WHAT IS NEEDED: Lines of the records that hold the word "Military" are to be counted; give the number and nothing more.
[[ GIVEN INFORMATION open ]]
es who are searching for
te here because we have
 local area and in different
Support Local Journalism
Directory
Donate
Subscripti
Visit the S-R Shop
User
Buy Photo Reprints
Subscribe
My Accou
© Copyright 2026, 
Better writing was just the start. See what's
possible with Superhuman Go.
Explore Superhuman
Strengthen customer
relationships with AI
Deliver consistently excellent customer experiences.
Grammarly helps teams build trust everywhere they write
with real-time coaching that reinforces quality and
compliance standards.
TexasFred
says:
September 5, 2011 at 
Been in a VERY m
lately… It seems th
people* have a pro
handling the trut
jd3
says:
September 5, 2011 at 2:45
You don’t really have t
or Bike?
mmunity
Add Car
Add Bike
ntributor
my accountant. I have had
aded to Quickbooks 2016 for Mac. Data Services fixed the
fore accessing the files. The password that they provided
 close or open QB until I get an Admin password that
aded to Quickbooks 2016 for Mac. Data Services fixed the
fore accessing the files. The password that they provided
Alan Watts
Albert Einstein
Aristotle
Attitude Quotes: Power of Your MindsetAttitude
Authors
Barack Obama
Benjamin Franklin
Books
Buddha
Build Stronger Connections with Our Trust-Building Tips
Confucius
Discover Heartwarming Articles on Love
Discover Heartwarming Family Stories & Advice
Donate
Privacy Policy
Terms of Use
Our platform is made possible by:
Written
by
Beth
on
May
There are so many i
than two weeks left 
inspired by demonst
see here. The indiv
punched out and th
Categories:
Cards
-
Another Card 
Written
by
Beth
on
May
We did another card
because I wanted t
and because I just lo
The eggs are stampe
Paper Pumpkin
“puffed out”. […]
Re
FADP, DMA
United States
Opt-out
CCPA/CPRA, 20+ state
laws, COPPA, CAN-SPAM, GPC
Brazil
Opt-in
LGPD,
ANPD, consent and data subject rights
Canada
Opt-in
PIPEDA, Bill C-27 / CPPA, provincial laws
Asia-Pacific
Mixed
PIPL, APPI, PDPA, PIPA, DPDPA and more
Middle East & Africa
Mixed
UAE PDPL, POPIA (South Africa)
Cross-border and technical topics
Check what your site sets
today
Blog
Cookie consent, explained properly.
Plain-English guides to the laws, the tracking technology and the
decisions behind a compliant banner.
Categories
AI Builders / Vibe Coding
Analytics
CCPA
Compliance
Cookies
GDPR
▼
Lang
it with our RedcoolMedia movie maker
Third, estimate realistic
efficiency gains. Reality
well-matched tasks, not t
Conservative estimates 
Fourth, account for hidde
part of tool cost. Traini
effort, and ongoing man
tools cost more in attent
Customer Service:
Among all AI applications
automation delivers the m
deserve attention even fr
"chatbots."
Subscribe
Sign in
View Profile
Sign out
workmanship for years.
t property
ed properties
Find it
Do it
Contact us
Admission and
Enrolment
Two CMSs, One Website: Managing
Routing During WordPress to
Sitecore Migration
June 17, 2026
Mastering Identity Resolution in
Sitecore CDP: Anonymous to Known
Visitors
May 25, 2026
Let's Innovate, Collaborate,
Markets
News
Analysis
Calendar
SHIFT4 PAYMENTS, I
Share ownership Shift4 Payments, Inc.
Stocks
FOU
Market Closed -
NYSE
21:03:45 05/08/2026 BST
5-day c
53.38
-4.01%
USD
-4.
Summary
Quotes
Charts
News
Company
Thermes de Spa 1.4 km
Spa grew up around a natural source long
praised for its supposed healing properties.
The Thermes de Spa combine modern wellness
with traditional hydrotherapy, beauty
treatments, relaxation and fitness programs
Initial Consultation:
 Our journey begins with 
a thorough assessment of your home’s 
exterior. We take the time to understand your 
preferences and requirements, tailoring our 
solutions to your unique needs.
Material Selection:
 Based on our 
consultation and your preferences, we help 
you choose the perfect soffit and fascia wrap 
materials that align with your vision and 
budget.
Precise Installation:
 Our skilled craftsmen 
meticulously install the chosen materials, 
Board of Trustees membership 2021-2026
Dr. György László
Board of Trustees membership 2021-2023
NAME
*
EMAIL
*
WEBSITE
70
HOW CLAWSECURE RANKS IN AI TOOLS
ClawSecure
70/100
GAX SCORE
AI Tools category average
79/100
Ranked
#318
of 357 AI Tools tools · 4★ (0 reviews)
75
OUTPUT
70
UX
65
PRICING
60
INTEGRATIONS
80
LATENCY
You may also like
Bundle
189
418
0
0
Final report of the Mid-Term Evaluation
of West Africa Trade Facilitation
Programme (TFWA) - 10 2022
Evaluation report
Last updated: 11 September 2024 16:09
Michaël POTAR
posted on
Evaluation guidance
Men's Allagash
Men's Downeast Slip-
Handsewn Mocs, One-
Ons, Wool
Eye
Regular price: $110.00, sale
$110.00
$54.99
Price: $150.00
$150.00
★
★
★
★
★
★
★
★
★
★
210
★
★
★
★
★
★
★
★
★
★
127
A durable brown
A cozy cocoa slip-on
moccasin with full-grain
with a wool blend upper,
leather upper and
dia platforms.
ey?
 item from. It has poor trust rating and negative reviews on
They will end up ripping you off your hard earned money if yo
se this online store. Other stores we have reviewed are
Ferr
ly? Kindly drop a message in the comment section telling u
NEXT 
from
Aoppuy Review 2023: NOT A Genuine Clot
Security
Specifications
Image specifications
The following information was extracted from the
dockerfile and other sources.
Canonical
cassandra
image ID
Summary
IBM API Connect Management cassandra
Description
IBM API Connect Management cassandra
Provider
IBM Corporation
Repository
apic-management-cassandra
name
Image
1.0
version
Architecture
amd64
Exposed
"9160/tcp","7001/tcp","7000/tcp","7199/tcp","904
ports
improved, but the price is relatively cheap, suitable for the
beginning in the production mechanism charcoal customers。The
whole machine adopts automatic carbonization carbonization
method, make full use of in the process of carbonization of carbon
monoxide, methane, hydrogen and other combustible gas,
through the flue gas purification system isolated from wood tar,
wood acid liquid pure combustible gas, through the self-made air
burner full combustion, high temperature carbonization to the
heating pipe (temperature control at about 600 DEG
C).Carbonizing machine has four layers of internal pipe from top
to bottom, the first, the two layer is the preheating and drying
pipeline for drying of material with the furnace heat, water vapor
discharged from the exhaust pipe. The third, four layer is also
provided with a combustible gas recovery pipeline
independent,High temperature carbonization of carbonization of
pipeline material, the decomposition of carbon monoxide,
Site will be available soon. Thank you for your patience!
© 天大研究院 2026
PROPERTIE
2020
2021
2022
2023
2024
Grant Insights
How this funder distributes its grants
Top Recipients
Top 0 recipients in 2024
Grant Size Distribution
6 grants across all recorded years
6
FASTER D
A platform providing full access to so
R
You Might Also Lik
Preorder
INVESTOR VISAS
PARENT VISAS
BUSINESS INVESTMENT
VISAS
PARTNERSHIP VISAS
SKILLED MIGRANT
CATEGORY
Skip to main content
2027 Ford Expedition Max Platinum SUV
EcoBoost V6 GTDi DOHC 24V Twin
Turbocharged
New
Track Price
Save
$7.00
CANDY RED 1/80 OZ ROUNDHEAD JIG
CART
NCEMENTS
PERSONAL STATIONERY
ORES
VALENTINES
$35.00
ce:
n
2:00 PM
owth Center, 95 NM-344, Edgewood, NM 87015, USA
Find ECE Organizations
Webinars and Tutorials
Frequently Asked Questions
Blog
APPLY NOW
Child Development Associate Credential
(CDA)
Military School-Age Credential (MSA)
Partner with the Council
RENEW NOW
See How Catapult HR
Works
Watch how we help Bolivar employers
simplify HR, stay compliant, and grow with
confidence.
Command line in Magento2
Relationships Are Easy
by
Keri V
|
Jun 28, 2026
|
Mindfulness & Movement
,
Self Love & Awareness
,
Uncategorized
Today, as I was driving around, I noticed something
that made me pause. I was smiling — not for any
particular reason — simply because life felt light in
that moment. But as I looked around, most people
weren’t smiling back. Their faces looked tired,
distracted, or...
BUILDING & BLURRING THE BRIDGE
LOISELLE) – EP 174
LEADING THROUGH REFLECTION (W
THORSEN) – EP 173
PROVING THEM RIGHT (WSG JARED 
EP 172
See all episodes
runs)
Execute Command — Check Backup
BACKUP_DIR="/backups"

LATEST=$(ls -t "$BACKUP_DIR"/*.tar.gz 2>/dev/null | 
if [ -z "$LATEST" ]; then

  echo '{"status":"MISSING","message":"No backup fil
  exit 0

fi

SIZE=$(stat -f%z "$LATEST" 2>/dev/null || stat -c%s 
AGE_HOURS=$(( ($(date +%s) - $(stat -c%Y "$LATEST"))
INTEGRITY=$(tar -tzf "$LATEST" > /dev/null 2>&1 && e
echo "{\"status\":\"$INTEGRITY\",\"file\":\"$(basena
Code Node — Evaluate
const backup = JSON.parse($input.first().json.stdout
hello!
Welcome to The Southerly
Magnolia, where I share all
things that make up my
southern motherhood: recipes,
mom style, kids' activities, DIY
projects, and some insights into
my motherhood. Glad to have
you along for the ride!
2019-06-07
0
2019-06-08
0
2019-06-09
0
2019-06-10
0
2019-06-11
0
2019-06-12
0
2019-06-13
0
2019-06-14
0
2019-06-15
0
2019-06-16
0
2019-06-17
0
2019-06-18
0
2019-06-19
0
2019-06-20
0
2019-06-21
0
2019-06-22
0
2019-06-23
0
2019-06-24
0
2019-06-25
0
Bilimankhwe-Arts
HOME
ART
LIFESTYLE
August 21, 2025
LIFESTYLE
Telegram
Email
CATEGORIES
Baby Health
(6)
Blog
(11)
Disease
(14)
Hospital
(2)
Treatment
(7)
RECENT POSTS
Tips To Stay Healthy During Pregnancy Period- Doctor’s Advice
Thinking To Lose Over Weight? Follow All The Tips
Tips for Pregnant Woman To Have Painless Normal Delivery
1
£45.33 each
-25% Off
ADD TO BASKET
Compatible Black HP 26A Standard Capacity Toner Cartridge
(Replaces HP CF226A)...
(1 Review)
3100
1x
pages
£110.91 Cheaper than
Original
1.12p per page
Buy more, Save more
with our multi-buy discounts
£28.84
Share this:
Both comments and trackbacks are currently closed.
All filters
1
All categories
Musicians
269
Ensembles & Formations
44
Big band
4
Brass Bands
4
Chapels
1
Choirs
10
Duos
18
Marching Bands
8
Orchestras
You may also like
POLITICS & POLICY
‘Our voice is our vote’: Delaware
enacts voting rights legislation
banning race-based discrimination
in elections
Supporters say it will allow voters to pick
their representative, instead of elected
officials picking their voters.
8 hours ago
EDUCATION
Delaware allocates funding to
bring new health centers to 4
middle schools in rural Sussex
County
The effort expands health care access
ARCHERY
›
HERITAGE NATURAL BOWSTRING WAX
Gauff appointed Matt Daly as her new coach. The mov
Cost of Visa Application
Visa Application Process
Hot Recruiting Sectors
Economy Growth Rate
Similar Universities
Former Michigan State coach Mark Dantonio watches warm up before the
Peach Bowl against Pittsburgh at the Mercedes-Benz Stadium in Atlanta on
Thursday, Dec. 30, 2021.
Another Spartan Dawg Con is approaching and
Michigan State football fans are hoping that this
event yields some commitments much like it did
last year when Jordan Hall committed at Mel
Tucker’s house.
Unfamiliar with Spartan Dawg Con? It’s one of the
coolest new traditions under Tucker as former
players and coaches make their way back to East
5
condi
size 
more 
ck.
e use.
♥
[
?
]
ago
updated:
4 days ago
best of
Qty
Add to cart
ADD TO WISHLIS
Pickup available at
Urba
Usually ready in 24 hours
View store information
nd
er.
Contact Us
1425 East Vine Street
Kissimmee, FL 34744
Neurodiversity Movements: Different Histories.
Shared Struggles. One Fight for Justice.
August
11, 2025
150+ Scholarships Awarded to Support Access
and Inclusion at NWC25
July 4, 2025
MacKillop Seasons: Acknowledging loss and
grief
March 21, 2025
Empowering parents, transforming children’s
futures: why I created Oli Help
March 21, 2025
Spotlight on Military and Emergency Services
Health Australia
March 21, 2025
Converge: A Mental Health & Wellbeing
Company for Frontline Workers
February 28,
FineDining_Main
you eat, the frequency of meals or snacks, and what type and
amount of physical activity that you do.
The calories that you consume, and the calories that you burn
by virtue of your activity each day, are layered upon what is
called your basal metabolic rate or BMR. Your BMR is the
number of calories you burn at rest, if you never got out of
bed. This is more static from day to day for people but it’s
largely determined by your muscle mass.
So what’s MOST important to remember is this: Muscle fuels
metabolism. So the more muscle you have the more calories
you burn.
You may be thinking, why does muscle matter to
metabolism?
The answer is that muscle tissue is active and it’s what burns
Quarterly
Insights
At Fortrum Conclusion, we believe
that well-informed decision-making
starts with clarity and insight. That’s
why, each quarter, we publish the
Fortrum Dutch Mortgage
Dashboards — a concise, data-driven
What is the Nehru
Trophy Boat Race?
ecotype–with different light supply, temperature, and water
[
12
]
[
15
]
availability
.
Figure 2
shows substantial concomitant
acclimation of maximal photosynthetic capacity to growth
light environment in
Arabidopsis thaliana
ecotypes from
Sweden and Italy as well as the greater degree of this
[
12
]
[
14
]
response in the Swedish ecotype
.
[[ GIVEN INFORMATION closed ]]
EXPECTED ANSWER: 2